Furthermore, although the parties claim that precise damages were not readily ascertainable, preciseness is not the legal standard. Rather, damages must be readily ascertainable, and they must compensate for damages resulting from the breach. There is little doubt that sophisticated business people with a long history in the industry could arrive at a standard or a more formulaic approach for calculating damages. For example, the parties could have agreed to arrive at damages for a breach by calculating a percentage of lost profits (of the specific lost client), or even by reclaiming any profits gained by the breaching party. The parties did neither.
Instead, the liquidated damages clause awarded the non-breaching party $250,000 per breach, regardless of what the actual harm was. This resembles a penalty or deterrent to the breaching party. Use of liquidated damages clauses to this end is never allowed. See Secrist v. Nat'l Serv. Indus., Inc., 395 So.2d 1280 (Fla. 2d DCA 1981) (stating liquidated damage provisions operating as a penalty are improper and not enforceable by courts). Where there is doubt as to whether a provision is a penalty or a proper liquidated damages clause, “the tendency of the courts is to construe a provision for payment of an arbitrary sum a penalty rather than one for liquidated damages.” See T.A.S. Heavy Equip., Inc. v. Delint, Inc., 532 So.2d 23, 25 (Fla. 4th DCA 1988). Additionally, where a court finds that the provision is a penalty, the plaintiff may only recover the actual damages pled and proven at trial. See Secrist, 395 So.2d at 1282 (citing Poinsettia Dairy Prods. v. Wessel Co., 123 Fla. 120, 166 So. 306 (1936)).

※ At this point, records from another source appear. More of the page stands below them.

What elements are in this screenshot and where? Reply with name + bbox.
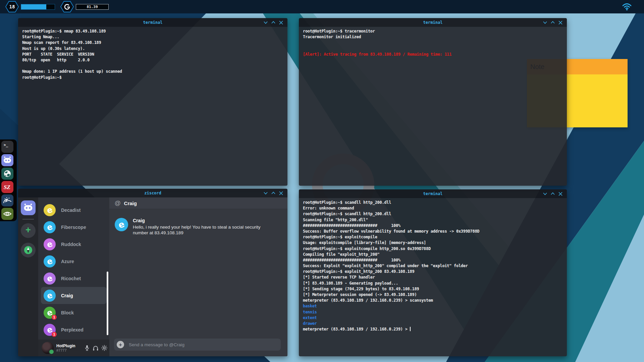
terminal-line: [Alert]: Active tracing from 83.49.108.1… bbox=[303, 52, 563, 57]
settings-gear-icon[interactable] bbox=[101, 345, 107, 351]
message-avatar: e bbox=[115, 218, 128, 231]
terminal-titlebar[interactable]: terminal bbox=[299, 18, 567, 27]
terminal-line: 80/tcp open http 2.0.0 bbox=[22, 57, 283, 63]
logo-g-icon bbox=[63, 3, 71, 11]
contact-ricochet[interactable]: eRicochet bbox=[38, 270, 109, 287]
terminal-titlebar[interactable]: terminal bbox=[299, 189, 567, 198]
terminal-titlebar[interactable]: terminal bbox=[18, 18, 287, 27]
terminal-line: Success: Buffer overflow vulnerability f… bbox=[303, 229, 563, 234]
contact-name: Ricochet bbox=[61, 276, 81, 281]
terminal-output[interactable]: root@HotPlugin:~$ scandll http_200.dllEr… bbox=[299, 198, 567, 356]
terminal-line: Success: Exploit "exploit_http_200" comp… bbox=[303, 263, 563, 269]
contact-ruddock[interactable]: eRuddock bbox=[38, 236, 109, 253]
contact-avatar: e bbox=[44, 221, 56, 233]
maximize-icon[interactable] bbox=[271, 191, 276, 195]
terminal-output[interactable]: root@HotPlugin:~$ nmap 83.49.108.189Star… bbox=[18, 27, 287, 186]
rail-divider bbox=[22, 219, 34, 220]
ziscord-titlebar[interactable]: ziscord bbox=[18, 189, 287, 197]
contact-azure[interactable]: eAzure bbox=[38, 253, 109, 270]
terminal-line: Starting Nmap... bbox=[22, 34, 283, 40]
dock-eye-app-icon[interactable] bbox=[1, 208, 13, 220]
terminal-line: [*] Meterpreter session opened (-> 83.49… bbox=[303, 292, 563, 298]
microphone-icon[interactable] bbox=[84, 345, 90, 351]
compass-icon bbox=[22, 244, 34, 256]
dock-terminal-icon[interactable]: >_ bbox=[1, 141, 13, 153]
terminal-line: root@HotPlugin:~$ nmap 83.49.108.189 bbox=[22, 28, 283, 34]
terminal-line: root@HotPlugin:~$ exploit_http_200 83.49… bbox=[303, 269, 563, 275]
minimize-icon[interactable] bbox=[263, 20, 268, 24]
contact-avatar: e bbox=[44, 255, 56, 267]
close-icon[interactable] bbox=[558, 192, 563, 196]
message-input-bar: + bbox=[114, 339, 281, 351]
contact-name: Decadist bbox=[61, 207, 80, 213]
contacts-scrollbar[interactable] bbox=[107, 272, 108, 335]
contact-decadist[interactable]: eDecadist bbox=[38, 201, 109, 219]
contact-perplexed[interactable]: e1Perplexed bbox=[38, 321, 109, 338]
contact-avatar: e bbox=[44, 238, 56, 250]
terminal-line: Compiling file "exploit_http_200" bbox=[303, 252, 563, 257]
contact-name: Fiberscope bbox=[61, 225, 86, 230]
dock-ziscord-icon[interactable] bbox=[1, 154, 13, 166]
window-title: terminal bbox=[18, 20, 287, 25]
chat-message: e Craig Hello, i really need your help! … bbox=[115, 218, 282, 236]
contact-name: Block bbox=[61, 310, 74, 315]
dock-sz-app-icon[interactable]: SZ bbox=[1, 181, 13, 193]
terminal-line: extent bbox=[303, 315, 563, 321]
terminal-line: [*] Started reverse TCP handler bbox=[303, 275, 563, 280]
ziscord-home-button[interactable] bbox=[21, 200, 36, 215]
dock-wave-app-icon[interactable] bbox=[1, 194, 13, 206]
message-author: Craig bbox=[133, 218, 274, 223]
contact-name: Ruddock bbox=[61, 242, 81, 247]
maximize-icon[interactable] bbox=[271, 20, 276, 24]
minimize-icon[interactable] bbox=[543, 192, 547, 196]
ziscord-logo-glyph: e bbox=[117, 220, 126, 230]
terminal-line: tennis bbox=[303, 309, 563, 315]
add-server-button[interactable]: + bbox=[21, 223, 36, 238]
terminal-line: root@HotPlugin:~$ tracermonitor bbox=[303, 28, 563, 34]
close-icon[interactable] bbox=[279, 191, 283, 195]
close-icon[interactable] bbox=[558, 20, 563, 25]
maximize-icon[interactable] bbox=[550, 192, 555, 196]
wifi-icon[interactable] bbox=[622, 2, 632, 12]
ziscord-logo-glyph: e bbox=[46, 257, 54, 266]
contact-fiberscope[interactable]: eFiberscope bbox=[38, 219, 109, 236]
contact-avatar: e bbox=[44, 204, 56, 216]
ziscord-logo-glyph: e bbox=[46, 274, 54, 283]
contact-avatar: e1 bbox=[44, 307, 56, 319]
minimize-icon[interactable] bbox=[543, 20, 547, 24]
contact-name: Azure bbox=[61, 259, 74, 264]
ziscord-logo-glyph: e bbox=[46, 291, 54, 300]
contact-avatar: e1 bbox=[44, 324, 56, 336]
terminal-line: root@HotPlugin:~$ exploitcompile http_20… bbox=[303, 246, 563, 252]
terminal-line: ################################ 100% bbox=[303, 223, 563, 229]
message-text: Hello, i really need your help! You have… bbox=[133, 224, 274, 236]
svg-text:>_: >_ bbox=[4, 143, 8, 147]
close-icon[interactable] bbox=[279, 20, 283, 25]
terminal-line: [*] Sending stage (704,229 bytes) to 83.… bbox=[303, 286, 563, 292]
contact-block[interactable]: e1Block bbox=[38, 304, 109, 321]
user-avatar[interactable] bbox=[42, 342, 54, 354]
xp-progress-bar bbox=[21, 4, 55, 10]
headphones-icon[interactable] bbox=[93, 345, 99, 351]
terminal-line: PORT STATE SERVICE VERSION bbox=[22, 52, 283, 57]
terminal-line bbox=[22, 63, 283, 69]
contact-name: Craig bbox=[61, 293, 73, 298]
terminal-line: [*] 83.49.108.189 - Generating payload..… bbox=[303, 281, 563, 286]
dock: >_ SZ bbox=[0, 139, 17, 221]
attach-plus-icon[interactable]: + bbox=[117, 341, 124, 348]
terminal-output[interactable]: root@HotPlugin:~$ tracermonitorTracermon… bbox=[299, 27, 567, 186]
dock-browser-globe-icon[interactable] bbox=[1, 168, 13, 180]
message-input[interactable] bbox=[128, 342, 281, 348]
chat-header: @ Craig bbox=[109, 197, 287, 209]
contact-craig[interactable]: eCraig bbox=[41, 287, 107, 304]
terminal-window-tracermonitor: terminal root@HotPlugin:~$ tracermonitor… bbox=[299, 18, 567, 186]
terminal-line: root@HotPlugin:~$ scandll http_200.dll bbox=[303, 211, 563, 217]
terminal-line: Host is up (0.30s latency). bbox=[22, 46, 283, 52]
server-rail: + bbox=[18, 197, 38, 356]
explore-servers-button[interactable] bbox=[21, 243, 36, 257]
contact-avatar: e bbox=[44, 290, 56, 302]
minimize-icon[interactable] bbox=[263, 191, 268, 195]
window-title: ziscord bbox=[18, 191, 287, 195]
maximize-icon[interactable] bbox=[550, 20, 555, 24]
terminal-line: ################################ 100% bbox=[303, 257, 563, 263]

Here, the award of $250,000 per breach would be the same regardless of what harm (if any) actually befell the non-breaching party. It is therefore conceivable that the non-breaching party could collect more in liquidated damages than the actual harm suffered. Thus, the liquidated damages sum has the potential of conferring a windfall to the non-breaching party. This result is unacceptable and unenforceable as it constitutes an award that is disproportionate to the actual harm. See Coleman v. B.R. Chamberlain & Sons, Inc., 766 So.2d 427, 429 (Fla. 5th DCA 2000).
We thus conclude that the liquidated damages clause was unenforceable because the damages were readily ascertainable, and it constituted a penalty. Accordingly, we reverse the judgment award of $4,969,339 and remand for a proper determination of the actual damages. We affirm the final judgment in all other respects, including the trial court's conclusion that the restrictive covenant was enforceable and that Valerie Goldblatt was jointly and severally liable.
Affirmed in part, reversed in part, and remanded for further proceedings consistent with this opinion.